Friday, March 29, 2024

Help your fellow Americans, but beware of scams

Posted

Red Cross Hurricane Harvey - You Can Help Make A Difference

redcross.org/Disaster-Relief/Hurricane‎

The website above is the one I trust because I know the American Red Cross, have donated blood to them for years and having also received help from them. 

I also trust the Salvation Army for some of the same reasons as above. Their website is: The Salvation Army - A Donation Makes a Difference

give.salvationarmyusa.org/.

I like to speak from firsthand personal experience when I can and in this case I can. I was an editor for a weekly rag in Beaumont, Texas about 18 years ago and then I was hired to be a “cops and courts” and “government” reporter for the Pt. Arthur News in Pt. Arthur, Texas.

I can verify without a doubt that both towns are flat as a pancake and it wouldn’t take much to cause a flood.

Southeast Texas is basically a coastal piedmont as is much of its Eastern neighbors in the Bayous of Louisiana. Chambers County Texas,  celebrates itself as the Alligator Capital of Texas and throws a party to remind folks of that fact every year.

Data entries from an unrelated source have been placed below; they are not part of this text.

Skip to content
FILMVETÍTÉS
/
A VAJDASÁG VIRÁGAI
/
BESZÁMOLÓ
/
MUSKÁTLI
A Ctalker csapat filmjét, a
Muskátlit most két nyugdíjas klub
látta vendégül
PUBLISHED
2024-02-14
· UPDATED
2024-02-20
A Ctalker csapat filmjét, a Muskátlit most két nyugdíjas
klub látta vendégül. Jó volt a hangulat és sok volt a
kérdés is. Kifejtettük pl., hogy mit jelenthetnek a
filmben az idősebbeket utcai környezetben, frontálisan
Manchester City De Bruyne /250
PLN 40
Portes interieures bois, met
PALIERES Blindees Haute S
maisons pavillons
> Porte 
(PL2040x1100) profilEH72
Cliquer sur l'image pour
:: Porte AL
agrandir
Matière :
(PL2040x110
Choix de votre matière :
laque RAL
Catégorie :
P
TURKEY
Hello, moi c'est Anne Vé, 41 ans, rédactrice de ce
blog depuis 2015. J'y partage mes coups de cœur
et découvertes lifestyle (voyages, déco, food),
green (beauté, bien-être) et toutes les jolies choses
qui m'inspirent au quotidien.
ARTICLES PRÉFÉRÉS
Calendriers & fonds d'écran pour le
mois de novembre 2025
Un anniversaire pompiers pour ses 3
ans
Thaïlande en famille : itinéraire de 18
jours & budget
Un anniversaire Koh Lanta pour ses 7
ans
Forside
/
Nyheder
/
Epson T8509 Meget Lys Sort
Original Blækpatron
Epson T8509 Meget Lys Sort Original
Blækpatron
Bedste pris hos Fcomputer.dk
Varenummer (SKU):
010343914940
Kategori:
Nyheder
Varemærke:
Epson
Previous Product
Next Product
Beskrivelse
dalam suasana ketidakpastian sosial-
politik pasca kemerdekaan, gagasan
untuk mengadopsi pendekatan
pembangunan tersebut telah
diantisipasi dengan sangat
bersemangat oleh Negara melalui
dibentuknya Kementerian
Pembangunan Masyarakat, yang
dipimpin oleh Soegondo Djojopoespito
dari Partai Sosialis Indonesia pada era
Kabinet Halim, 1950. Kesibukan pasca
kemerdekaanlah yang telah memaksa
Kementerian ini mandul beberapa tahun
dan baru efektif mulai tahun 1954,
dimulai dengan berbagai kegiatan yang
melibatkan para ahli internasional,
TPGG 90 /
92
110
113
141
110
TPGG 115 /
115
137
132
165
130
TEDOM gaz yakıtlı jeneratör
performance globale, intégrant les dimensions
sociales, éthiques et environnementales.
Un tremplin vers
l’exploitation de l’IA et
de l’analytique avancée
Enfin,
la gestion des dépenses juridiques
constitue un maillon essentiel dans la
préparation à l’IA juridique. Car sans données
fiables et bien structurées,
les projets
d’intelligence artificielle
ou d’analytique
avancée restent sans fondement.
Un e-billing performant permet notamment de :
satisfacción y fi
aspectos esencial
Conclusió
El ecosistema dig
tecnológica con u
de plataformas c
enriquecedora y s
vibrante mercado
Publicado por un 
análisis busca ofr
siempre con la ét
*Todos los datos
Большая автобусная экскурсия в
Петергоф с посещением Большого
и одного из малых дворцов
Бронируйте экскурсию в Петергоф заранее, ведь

The city of Galveston is basically just a big island and Galveston County is nothing more than a couple more islands added in. I believe part of the Bolivar Peninsula to the north makes up the rest of it.

Folks in North Central Washington are surrounded by beautiful mountains and well behaved rivers and a lake or two here and there, but way down South water has a mind of its own.

Car ferries are everywhere, bridges abound and many of the Interstates cross bodies of water masquerading as nothing more than causeways built precariously close to the water even on a nice day.

If you are ever down that way, take I-10 from Houston to New Orleans and you’ll see exactly what I mean.

Back around the turn of the last century, Galveston barely survived a hurricane that killed 10,000 people and nearly completely destroyed the town. Imagine those kind of numbers today? It would be unthinkable and FEMA, state and county government heads would roll.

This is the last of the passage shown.